OK, guitar geek-out warning....
They're not the stock RI pickups, which frankly bore only physical resemblance to the Wide-Range pickups that came in the original '72 Thinline. Those used individual threaded rod CuNiFe magnets rather than the typical humbucker construction with a bar magnet under steel pole pieces, and were known for their great clarity & string definition. The RI pickups, on the other hand, are basically just standard humbuckers in the Fender WR casing.
The original owner had the RI pickups upgraded by a pickup builder named Curtis Novak, who basically replaced the "guts" of the pickups with threaded rod magnets wound to the original Fender specs. You can read about his Wide-Range humbucker replacements HERE. I contacted Curtis and provided him with some photos of the pickups, and he confirmed that they are some of his earliest conversions.
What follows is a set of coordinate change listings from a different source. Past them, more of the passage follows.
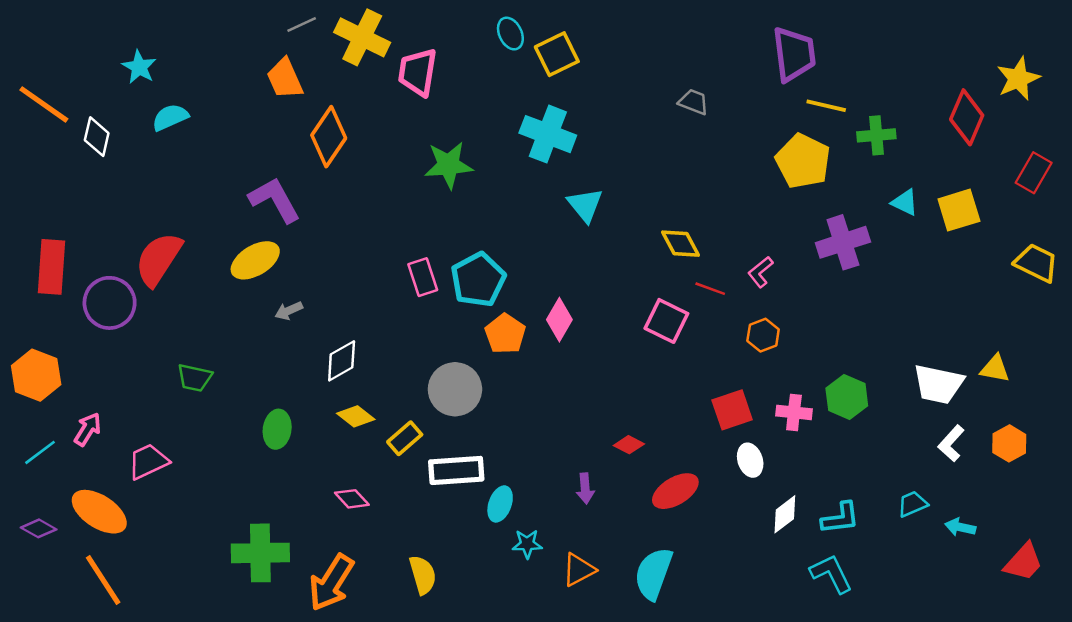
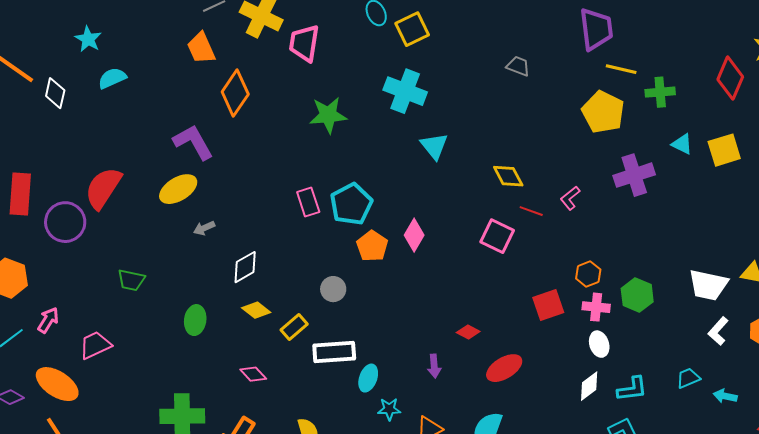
orange hexagon: (763, 335) -> (588, 274), moved
gray circle: (455, 389) -> (333, 289), size x0.6
white ellipse: (750, 460) -> (599, 344), moved

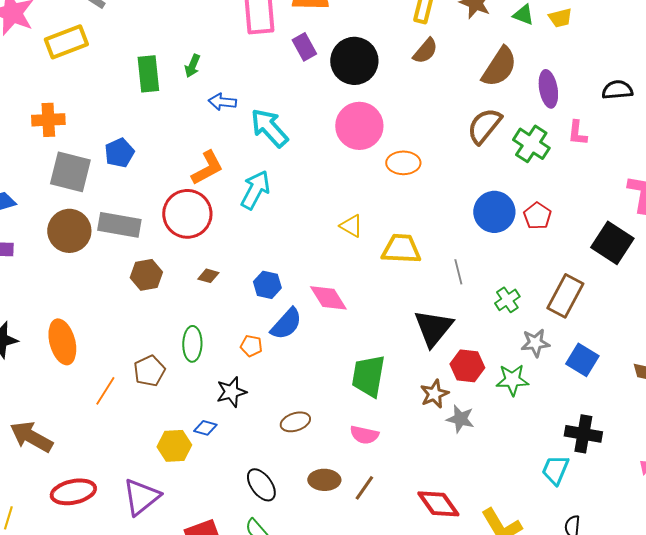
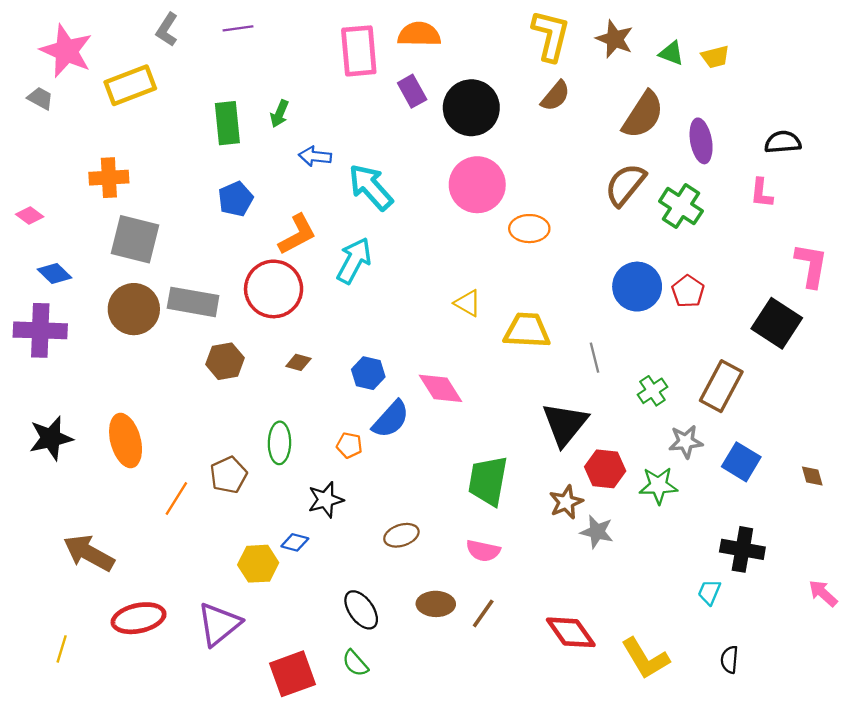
pink L-shape: (577, 133) -> (761, 193), moved
blue pentagon: (119, 153) -> (236, 199), moved
cyan trapezoid: (555, 470) -> (709, 592), size x0.7

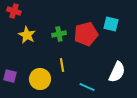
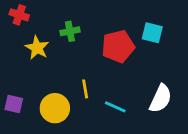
green cross: (59, 34) -> (70, 31), moved
cyan line: (87, 87) -> (115, 107), moved

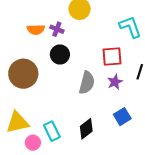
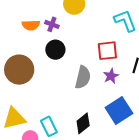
blue square: (122, 117) -> (119, 111), size x1.5

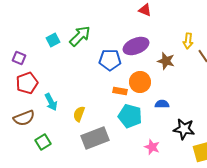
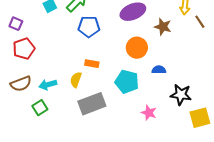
blue pentagon: (110, 60) -> (89, 27), moved
orange rectangle: (120, 91) -> (92, 64), moved
cyan arrow: (51, 102) -> (48, 85), moved, turned 102

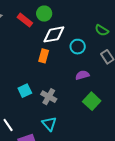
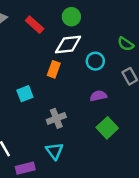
green circle: (44, 14) -> (71, 17), moved
cyan square: (25, 91) -> (25, 94), moved
gray cross: (49, 97) -> (56, 118), turned 35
I also took one to work, where we had a portable X-ray fluorescence analyzer for positively identifying metals and alloys (a necessary tool when building high precision industrial machinery). I was able to determine that the pole pieces were a permanent magnetic alloy of iron, chromium and cobalt (FeCrCo)--apparently, this alloy is easier to obtain than CuNiFE, while still being easy to machine.
In any case, they sound great, and definitely have the clarity and brightness that the originals were known for. They sound somewhere between a humbucker and the classic Fender single coil tone. I own nothing else that sounds like them.